What you will do:
Until you reach the line containing "Diamond Engagement Rings (78, 64)", reproduce each line of the listing exactly, please, and include that line as well.

Data for the task:
......

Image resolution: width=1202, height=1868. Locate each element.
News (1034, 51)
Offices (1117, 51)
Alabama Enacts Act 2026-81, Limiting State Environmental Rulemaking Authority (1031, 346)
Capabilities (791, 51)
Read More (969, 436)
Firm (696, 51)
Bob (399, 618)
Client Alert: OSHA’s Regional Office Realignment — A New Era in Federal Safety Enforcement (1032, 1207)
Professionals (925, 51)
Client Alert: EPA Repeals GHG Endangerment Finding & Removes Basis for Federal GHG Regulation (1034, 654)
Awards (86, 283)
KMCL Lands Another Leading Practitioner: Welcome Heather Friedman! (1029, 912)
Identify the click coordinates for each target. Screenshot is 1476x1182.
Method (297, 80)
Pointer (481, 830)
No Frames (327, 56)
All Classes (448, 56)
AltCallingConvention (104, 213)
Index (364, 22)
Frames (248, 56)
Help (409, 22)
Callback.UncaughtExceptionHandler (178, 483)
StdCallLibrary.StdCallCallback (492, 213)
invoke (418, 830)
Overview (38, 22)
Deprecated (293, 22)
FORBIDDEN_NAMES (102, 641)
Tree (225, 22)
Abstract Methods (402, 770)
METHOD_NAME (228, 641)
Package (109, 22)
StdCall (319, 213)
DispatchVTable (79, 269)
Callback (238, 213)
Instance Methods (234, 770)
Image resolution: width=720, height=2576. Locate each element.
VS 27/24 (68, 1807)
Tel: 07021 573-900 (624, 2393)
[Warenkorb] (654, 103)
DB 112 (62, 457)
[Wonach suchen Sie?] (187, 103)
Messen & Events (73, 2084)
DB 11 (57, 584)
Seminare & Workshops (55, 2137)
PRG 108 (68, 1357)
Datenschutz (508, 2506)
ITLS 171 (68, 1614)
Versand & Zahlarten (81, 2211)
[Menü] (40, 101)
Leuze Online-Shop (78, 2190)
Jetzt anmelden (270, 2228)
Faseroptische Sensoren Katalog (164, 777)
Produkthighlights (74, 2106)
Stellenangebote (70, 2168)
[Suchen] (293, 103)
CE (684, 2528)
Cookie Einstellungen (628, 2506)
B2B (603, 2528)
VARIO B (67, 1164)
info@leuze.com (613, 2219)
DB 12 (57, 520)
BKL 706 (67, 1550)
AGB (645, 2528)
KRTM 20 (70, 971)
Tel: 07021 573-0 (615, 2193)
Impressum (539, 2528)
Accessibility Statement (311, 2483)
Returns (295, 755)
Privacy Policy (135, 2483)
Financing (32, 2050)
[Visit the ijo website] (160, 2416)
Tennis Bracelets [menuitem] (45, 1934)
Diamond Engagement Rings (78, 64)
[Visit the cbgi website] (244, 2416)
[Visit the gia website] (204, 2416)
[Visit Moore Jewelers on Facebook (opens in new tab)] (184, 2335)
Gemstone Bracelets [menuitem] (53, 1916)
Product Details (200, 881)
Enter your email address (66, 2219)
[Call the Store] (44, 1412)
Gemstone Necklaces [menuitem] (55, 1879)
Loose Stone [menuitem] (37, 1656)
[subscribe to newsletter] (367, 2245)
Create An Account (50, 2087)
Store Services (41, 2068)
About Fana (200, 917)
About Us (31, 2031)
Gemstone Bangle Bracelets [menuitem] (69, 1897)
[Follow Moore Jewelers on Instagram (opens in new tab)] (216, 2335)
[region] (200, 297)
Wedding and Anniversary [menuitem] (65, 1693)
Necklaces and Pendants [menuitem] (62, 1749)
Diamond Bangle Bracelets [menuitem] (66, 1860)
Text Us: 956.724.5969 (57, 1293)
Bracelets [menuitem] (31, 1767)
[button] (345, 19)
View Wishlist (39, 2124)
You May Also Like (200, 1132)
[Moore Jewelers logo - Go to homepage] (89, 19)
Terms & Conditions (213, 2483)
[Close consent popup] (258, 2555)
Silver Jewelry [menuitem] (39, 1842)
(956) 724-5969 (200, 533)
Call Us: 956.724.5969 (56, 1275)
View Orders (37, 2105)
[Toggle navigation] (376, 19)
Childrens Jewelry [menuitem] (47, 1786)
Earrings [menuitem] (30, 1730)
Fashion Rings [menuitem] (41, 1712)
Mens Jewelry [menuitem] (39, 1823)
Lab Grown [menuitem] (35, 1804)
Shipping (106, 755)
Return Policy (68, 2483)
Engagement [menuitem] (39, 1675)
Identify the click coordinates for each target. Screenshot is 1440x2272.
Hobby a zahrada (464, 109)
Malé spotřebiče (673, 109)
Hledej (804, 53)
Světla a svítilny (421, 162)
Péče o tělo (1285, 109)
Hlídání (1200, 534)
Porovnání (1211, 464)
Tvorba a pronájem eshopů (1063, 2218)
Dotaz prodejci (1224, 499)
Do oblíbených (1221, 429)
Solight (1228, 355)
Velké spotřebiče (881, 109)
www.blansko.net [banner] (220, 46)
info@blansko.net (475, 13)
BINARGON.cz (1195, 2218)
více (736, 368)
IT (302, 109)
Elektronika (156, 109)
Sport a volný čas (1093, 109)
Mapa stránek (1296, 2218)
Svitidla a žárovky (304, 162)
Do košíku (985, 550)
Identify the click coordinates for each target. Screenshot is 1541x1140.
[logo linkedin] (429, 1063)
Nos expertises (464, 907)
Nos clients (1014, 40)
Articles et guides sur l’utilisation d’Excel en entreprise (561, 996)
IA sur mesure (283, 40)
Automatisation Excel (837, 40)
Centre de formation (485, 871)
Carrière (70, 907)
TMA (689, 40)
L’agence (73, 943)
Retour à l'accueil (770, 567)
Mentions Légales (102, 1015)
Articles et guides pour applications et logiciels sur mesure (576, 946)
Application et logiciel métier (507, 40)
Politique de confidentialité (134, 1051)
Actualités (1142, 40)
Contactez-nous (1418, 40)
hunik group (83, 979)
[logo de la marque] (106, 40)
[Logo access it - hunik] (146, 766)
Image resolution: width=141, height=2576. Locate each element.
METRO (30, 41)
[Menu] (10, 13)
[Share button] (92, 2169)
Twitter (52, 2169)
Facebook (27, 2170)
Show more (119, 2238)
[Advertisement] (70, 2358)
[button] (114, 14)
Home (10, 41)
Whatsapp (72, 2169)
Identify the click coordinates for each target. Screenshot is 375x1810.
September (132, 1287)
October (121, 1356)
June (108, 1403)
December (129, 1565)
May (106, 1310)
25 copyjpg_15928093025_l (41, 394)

......

Answer to this task:
Image resolution: width=1202, height=1868. Locate each element.
News (1034, 51)
Offices (1117, 51)
Alabama Enacts Act 2026-81, Limiting State Environmental Rulemaking Authority (1031, 346)
Capabilities (791, 51)
Read More (969, 436)
Firm (696, 51)
Bob (399, 618)
Client Alert: OSHA’s Regional Office Realignment — A New Era in Federal Safety Enforcement (1032, 1207)
Professionals (925, 51)
Client Alert: EPA Repeals GHG Endangerment Finding & Removes Basis for Federal GHG Regulation (1034, 654)
Awards (86, 283)
KMCL Lands Another Leading Practitioner: Welcome Heather Friedman! (1029, 912)
Identify the click coordinates for each target. Screenshot is 1476x1182.
Method (297, 80)
Pointer (481, 830)
No Frames (327, 56)
All Classes (448, 56)
AltCallingConvention (104, 213)
Index (364, 22)
Frames (248, 56)
Help (409, 22)
Callback.UncaughtExceptionHandler (178, 483)
StdCallLibrary.StdCallCallback (492, 213)
invoke (418, 830)
Overview (38, 22)
Deprecated (293, 22)
FORBIDDEN_NAMES (102, 641)
Tree (225, 22)
Abstract Methods (402, 770)
METHOD_NAME (228, 641)
Package (109, 22)
StdCall (319, 213)
DispatchVTable (79, 269)
Callback (238, 213)
Instance Methods (234, 770)
Image resolution: width=720, height=2576. Locate each element.
VS 27/24 (68, 1807)
Tel: 07021 573-900 (624, 2393)
[Warenkorb] (654, 103)
DB 112 (62, 457)
[Wonach suchen Sie?] (187, 103)
Messen & Events (73, 2084)
DB 11 (57, 584)
Seminare & Workshops (55, 2137)
PRG 108 (68, 1357)
Datenschutz (508, 2506)
ITLS 171 (68, 1614)
Versand & Zahlarten (81, 2211)
[Menü] (40, 101)
Leuze Online-Shop (78, 2190)
Jetzt anmelden (270, 2228)
Faseroptische Sensoren Katalog (164, 777)
Produkthighlights (74, 2106)
Stellenangebote (70, 2168)
[Suchen] (293, 103)
CE (684, 2528)
Cookie Einstellungen (628, 2506)
B2B (603, 2528)
VARIO B (67, 1164)
info@leuze.com (613, 2219)
DB 12 (57, 520)
BKL 706 (67, 1550)
AGB (645, 2528)
KRTM 20 (70, 971)
Tel: 07021 573-0 (615, 2193)
Impressum (539, 2528)
Accessibility Statement (311, 2483)
Returns (295, 755)
Privacy Policy (135, 2483)
Financing (32, 2050)
[Visit the ijo website] (160, 2416)
Tennis Bracelets [menuitem] (45, 1934)
Diamond Engagement Rings (78, 64)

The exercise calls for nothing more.